Your answer is to be every line of the material that includes the string "improve".

----- RECORDS SHOWN -----

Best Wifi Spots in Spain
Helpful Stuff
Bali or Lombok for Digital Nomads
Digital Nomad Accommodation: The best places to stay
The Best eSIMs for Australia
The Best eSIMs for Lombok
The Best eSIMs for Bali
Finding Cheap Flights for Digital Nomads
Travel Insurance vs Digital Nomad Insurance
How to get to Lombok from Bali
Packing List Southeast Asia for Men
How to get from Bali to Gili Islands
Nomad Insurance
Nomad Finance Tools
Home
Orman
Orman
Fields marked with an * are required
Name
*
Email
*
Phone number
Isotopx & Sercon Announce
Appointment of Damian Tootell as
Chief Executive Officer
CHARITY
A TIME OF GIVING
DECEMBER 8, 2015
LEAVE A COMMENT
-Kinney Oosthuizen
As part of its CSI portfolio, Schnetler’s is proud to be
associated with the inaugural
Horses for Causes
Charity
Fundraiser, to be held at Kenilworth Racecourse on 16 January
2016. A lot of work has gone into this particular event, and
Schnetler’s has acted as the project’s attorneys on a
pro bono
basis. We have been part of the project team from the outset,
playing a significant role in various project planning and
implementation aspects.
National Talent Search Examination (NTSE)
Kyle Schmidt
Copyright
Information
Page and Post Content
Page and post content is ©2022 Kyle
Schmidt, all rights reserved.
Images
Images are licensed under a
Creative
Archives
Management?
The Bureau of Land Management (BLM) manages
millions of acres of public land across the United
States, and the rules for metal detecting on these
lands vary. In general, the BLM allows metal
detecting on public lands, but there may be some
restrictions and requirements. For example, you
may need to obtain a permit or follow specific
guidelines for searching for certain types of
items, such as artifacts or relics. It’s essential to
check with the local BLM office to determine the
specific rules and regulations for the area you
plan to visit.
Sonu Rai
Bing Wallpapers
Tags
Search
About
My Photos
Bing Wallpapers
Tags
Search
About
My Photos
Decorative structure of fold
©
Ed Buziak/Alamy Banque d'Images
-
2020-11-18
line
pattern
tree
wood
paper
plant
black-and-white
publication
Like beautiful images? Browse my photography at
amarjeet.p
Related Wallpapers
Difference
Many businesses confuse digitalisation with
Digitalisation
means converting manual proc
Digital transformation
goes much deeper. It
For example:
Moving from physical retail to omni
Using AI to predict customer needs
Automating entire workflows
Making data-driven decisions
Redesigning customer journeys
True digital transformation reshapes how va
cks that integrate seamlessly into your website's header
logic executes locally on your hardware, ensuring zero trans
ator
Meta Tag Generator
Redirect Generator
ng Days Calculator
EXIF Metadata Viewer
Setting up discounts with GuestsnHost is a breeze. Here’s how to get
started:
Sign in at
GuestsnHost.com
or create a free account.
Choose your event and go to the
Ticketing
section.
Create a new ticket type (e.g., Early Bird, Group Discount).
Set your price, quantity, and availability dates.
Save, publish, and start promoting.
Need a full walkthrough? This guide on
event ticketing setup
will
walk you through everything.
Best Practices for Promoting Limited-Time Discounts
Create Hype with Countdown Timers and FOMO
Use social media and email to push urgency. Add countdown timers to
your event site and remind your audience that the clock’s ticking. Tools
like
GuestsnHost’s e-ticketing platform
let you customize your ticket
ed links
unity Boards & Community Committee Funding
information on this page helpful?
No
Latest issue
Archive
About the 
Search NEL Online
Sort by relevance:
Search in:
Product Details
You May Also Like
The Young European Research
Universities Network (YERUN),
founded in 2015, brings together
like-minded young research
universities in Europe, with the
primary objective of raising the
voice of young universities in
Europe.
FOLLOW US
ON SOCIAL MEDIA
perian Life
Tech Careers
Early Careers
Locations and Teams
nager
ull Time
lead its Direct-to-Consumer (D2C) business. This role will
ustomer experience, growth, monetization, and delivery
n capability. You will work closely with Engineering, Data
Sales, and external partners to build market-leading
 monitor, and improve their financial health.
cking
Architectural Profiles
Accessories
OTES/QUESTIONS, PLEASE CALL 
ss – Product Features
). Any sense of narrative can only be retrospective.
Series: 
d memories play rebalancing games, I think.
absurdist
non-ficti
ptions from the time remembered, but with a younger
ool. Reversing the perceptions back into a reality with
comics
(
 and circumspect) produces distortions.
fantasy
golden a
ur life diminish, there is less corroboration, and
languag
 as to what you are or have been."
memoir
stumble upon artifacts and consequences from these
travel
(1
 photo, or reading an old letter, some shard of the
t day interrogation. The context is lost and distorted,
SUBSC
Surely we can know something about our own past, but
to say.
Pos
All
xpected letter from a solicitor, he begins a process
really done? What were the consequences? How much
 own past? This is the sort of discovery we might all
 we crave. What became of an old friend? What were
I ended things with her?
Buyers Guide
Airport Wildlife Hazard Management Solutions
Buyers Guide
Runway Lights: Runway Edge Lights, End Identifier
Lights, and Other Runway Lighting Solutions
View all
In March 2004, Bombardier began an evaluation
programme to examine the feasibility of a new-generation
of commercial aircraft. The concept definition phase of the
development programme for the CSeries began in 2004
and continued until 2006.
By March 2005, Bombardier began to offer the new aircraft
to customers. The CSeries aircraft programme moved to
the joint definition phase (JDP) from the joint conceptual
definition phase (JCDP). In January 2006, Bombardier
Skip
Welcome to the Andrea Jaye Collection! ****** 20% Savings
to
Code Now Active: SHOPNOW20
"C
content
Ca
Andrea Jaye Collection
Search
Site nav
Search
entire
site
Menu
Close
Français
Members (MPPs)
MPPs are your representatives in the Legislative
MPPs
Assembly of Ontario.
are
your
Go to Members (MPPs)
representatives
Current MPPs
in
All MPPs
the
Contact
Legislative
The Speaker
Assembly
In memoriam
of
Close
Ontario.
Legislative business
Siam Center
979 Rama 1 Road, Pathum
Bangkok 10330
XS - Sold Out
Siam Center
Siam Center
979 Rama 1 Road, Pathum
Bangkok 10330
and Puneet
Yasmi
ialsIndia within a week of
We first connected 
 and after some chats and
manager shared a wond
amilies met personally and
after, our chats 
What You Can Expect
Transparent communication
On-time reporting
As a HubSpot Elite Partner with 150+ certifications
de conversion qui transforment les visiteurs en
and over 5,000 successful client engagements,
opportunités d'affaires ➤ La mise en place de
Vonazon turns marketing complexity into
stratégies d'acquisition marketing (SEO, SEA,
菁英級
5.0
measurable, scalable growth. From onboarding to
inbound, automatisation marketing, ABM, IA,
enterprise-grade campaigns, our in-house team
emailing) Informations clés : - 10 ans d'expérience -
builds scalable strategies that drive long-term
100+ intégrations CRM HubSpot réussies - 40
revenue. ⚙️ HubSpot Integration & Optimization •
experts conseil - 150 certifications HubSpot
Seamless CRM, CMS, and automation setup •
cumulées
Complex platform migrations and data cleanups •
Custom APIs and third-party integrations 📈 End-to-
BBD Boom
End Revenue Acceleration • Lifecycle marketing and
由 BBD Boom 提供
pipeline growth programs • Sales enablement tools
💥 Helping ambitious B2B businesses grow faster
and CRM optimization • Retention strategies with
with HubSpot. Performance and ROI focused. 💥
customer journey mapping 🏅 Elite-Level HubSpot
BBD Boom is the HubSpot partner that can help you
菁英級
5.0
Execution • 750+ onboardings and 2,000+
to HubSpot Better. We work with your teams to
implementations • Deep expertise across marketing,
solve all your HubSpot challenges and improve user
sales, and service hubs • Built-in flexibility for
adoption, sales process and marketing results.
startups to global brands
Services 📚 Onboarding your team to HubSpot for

-----

## EXPECTED ANSWER
 monitor, and improve their financial health.
solve all your HubSpot challenges and improve user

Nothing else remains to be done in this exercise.